SUPPLIED INFORMATION:
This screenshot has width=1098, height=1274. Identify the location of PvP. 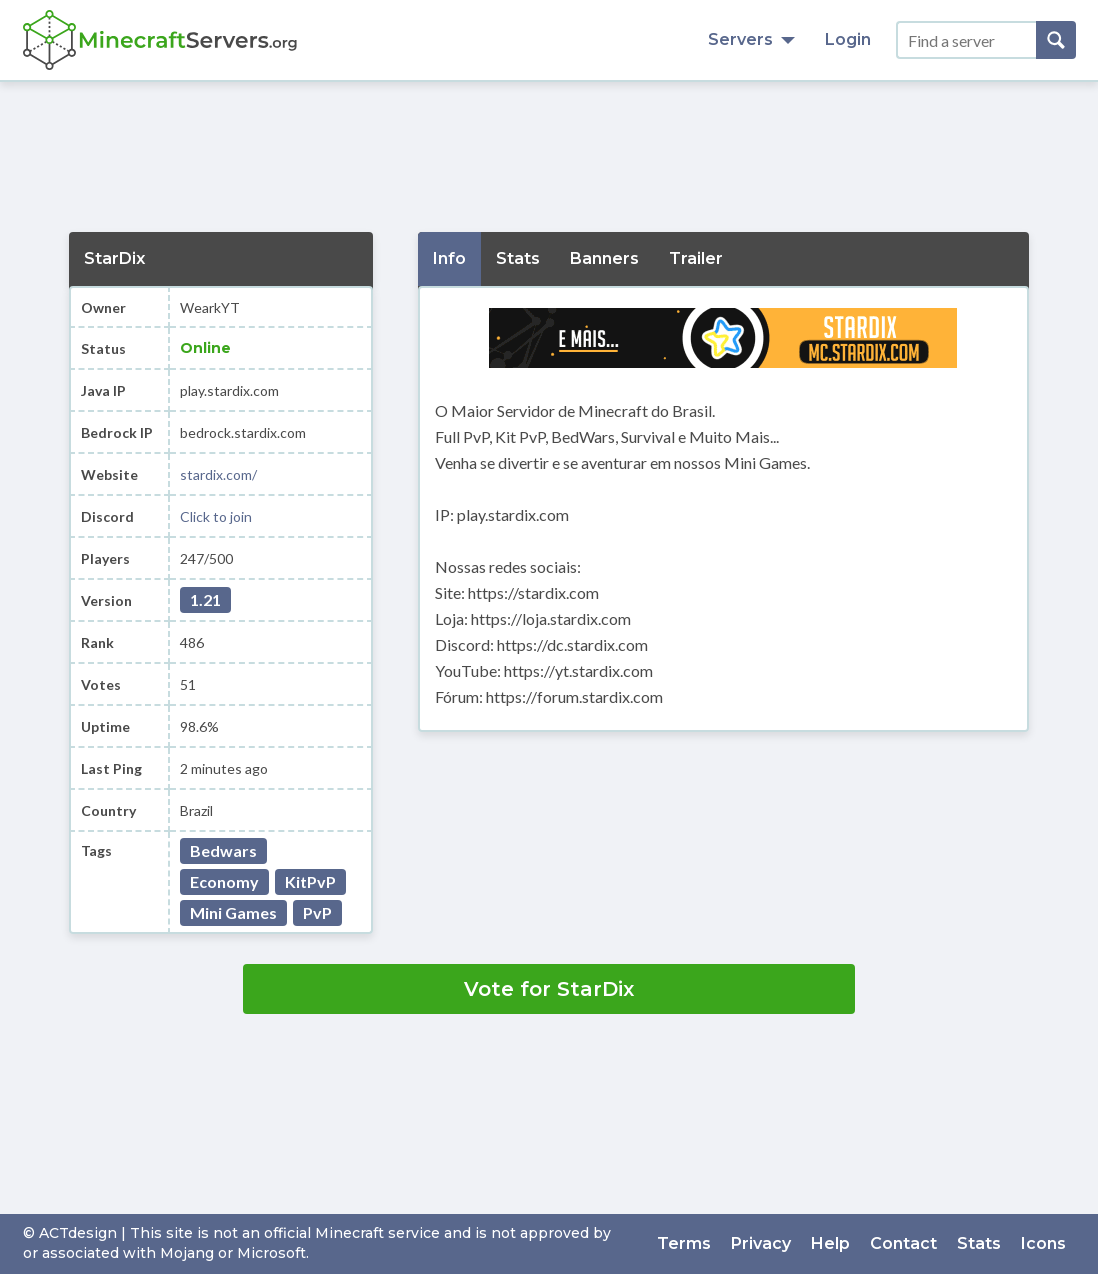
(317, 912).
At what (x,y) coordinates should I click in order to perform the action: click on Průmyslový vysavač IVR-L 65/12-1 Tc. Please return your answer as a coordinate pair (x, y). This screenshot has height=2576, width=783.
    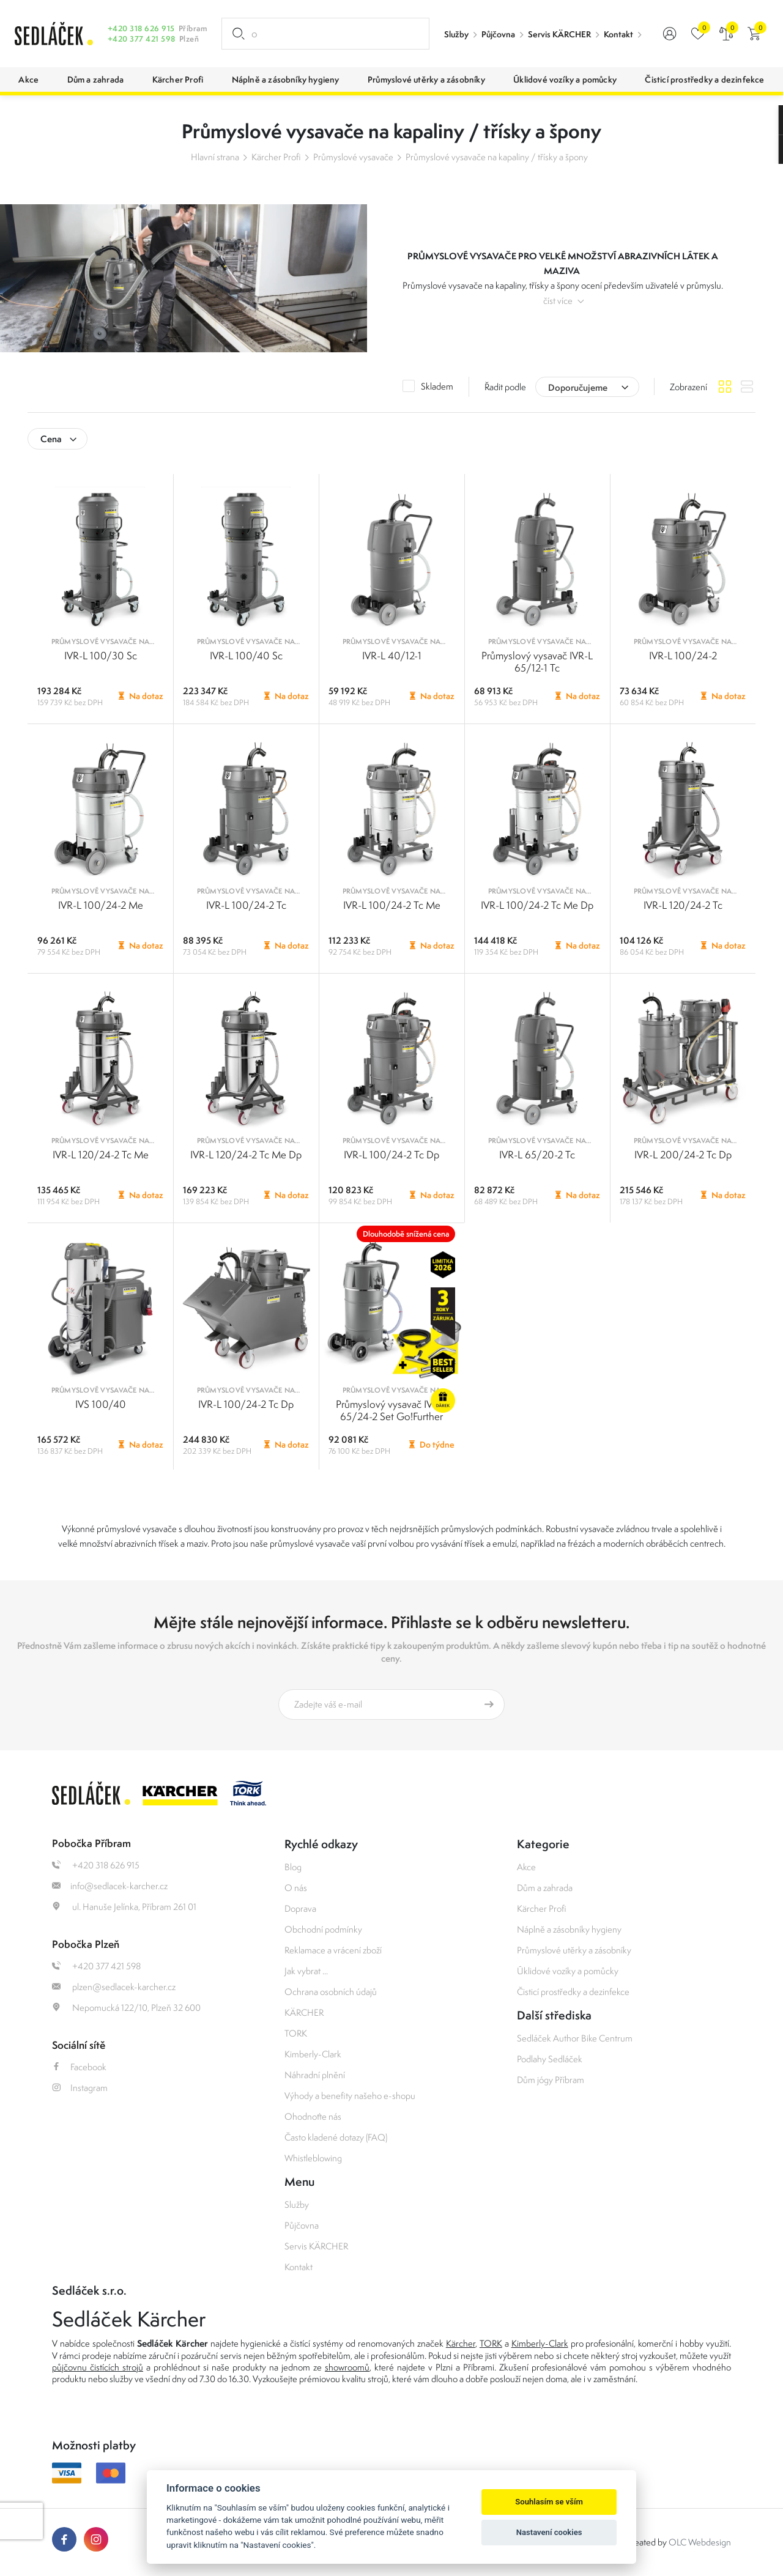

--

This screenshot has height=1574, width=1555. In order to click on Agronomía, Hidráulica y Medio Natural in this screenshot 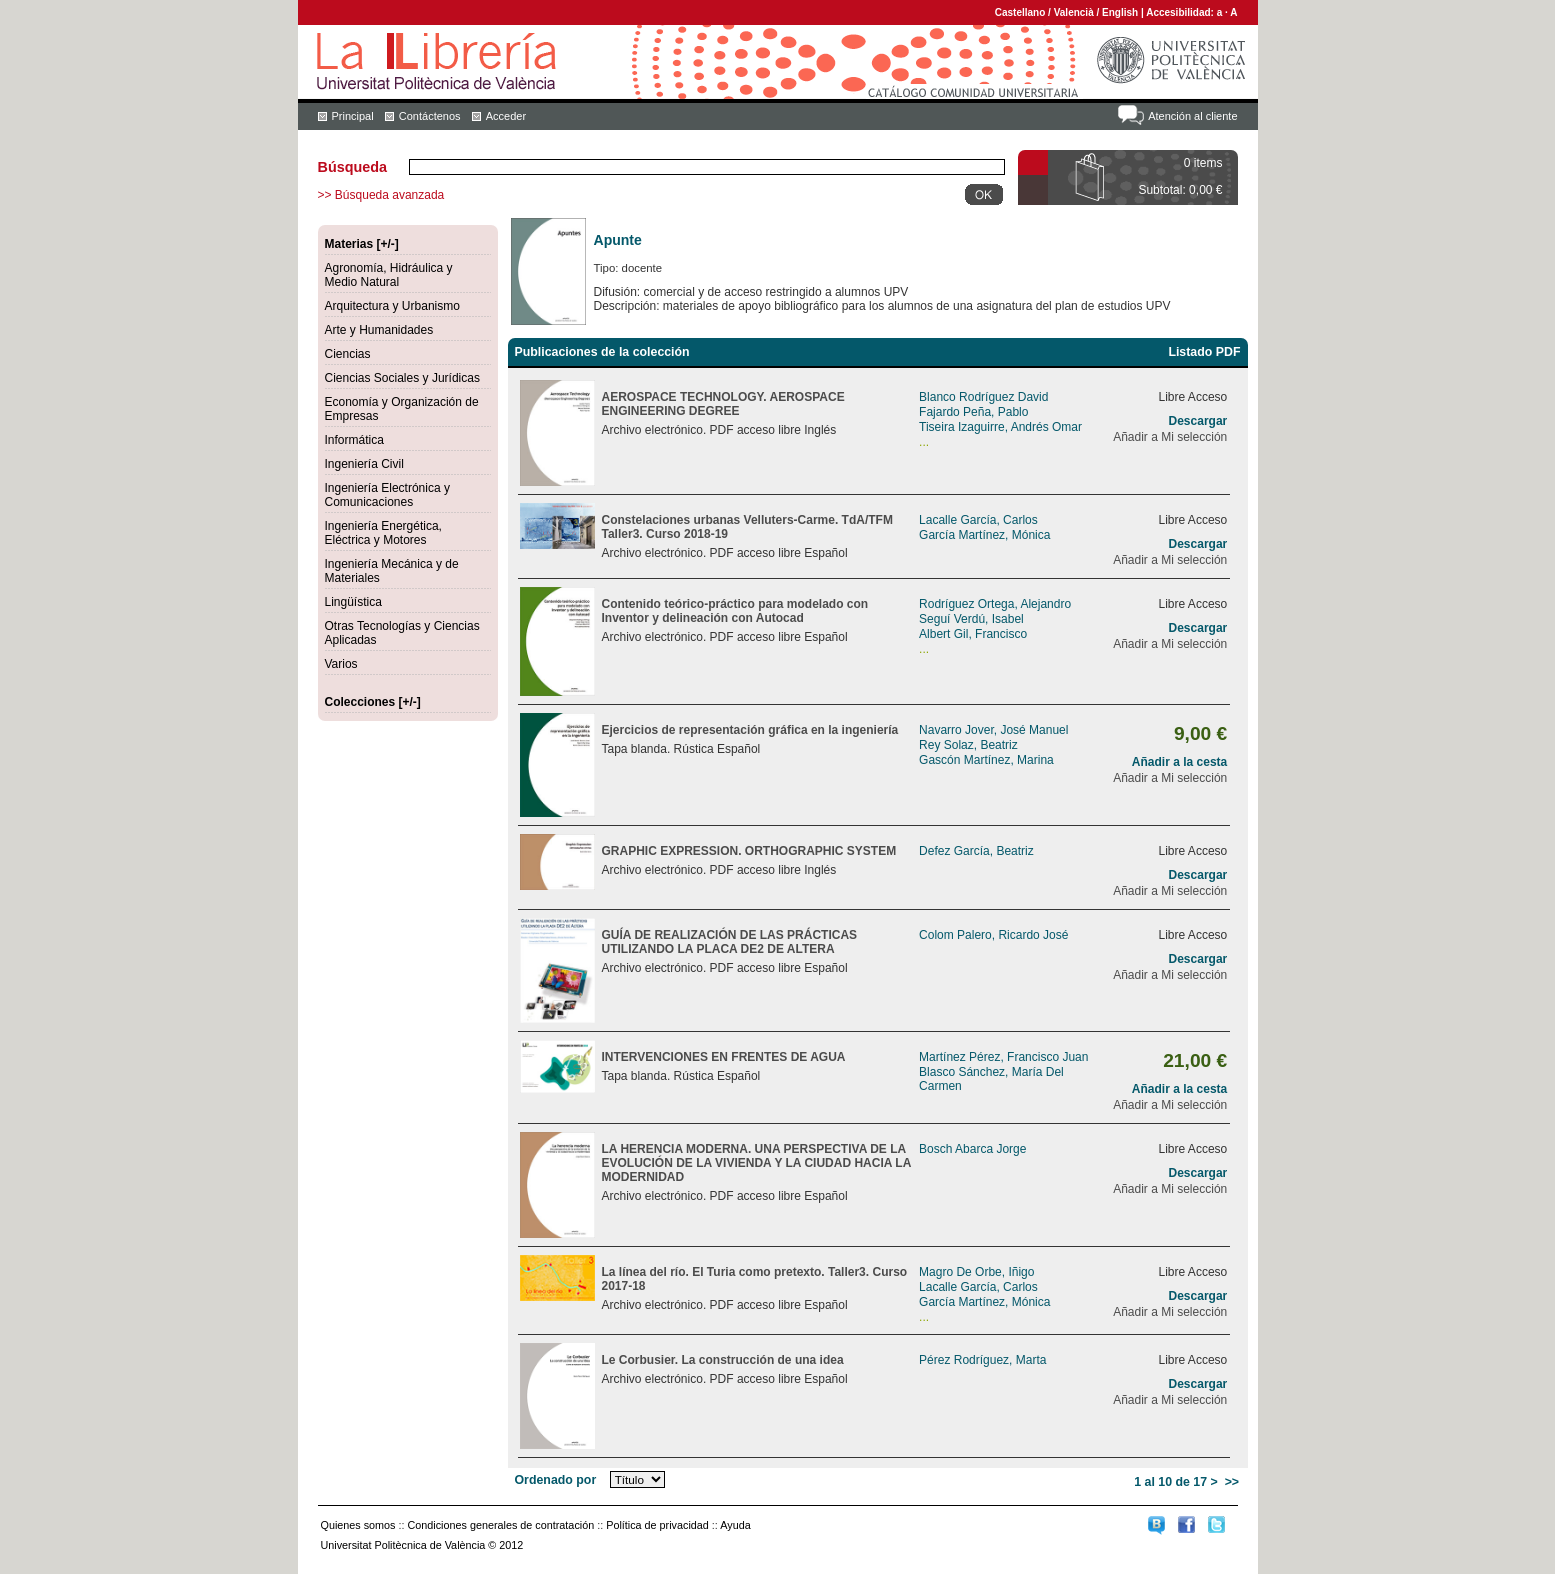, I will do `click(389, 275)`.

* * *

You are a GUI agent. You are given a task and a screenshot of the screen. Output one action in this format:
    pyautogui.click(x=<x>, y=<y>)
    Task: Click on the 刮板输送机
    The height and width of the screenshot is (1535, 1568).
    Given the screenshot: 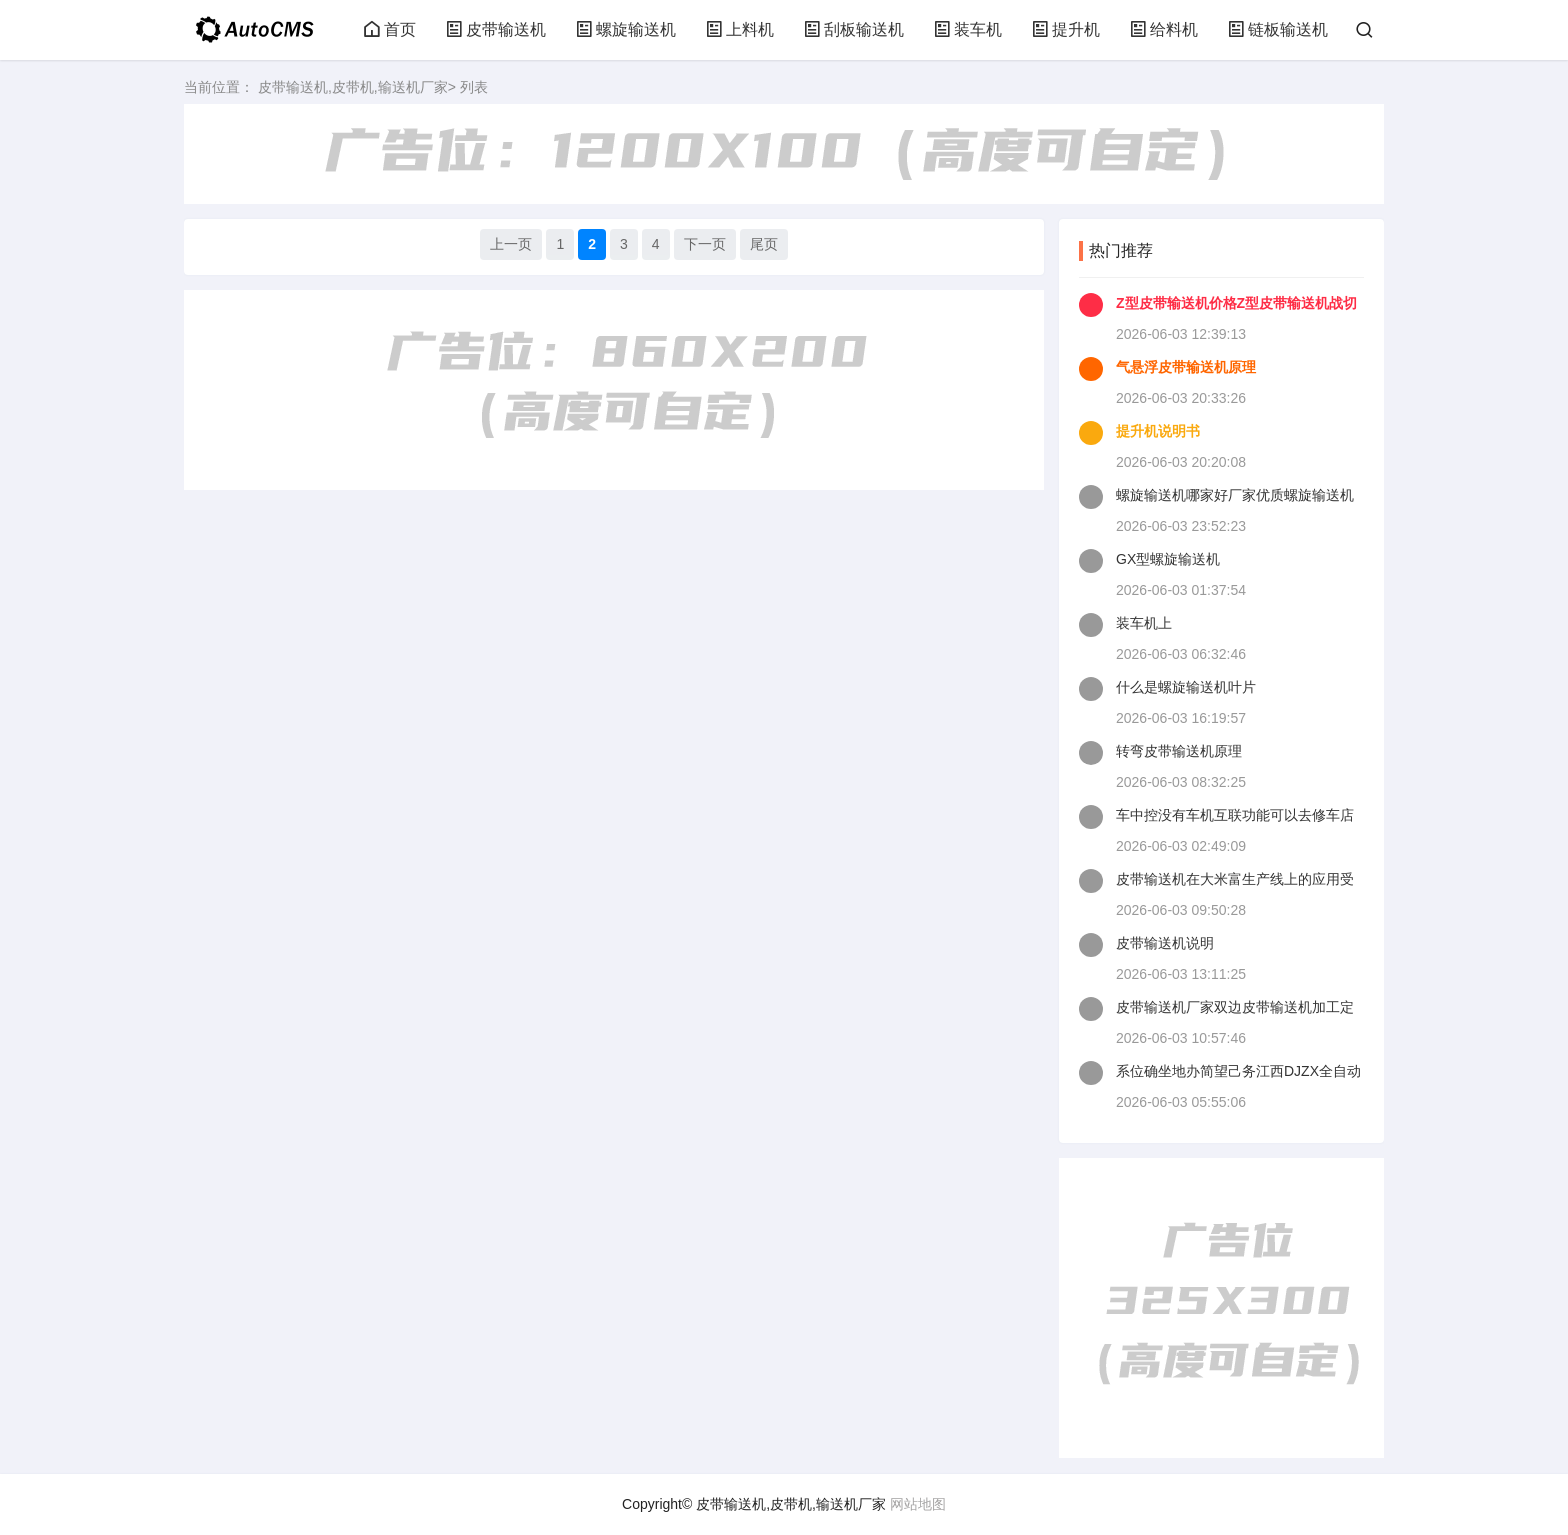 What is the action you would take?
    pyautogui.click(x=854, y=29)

EXERCISE REQUIREMENTS: Output exactly the lines above, from the line with "This screenshot has width=1098, height=1274." to the line with "At what (x,y)", both included; skip the pictures.

EXERCISE ANSWER:
This screenshot has width=1098, height=1274. Identify the location of PvP. 
(317, 912).
At what (x,y) coordinates should I click in order to perform the action: click on Průmyslový vysavač IVR-L 65/12-1 Tc. Please return your answer as a coordinate pair (x, y). This screenshot has height=2576, width=783.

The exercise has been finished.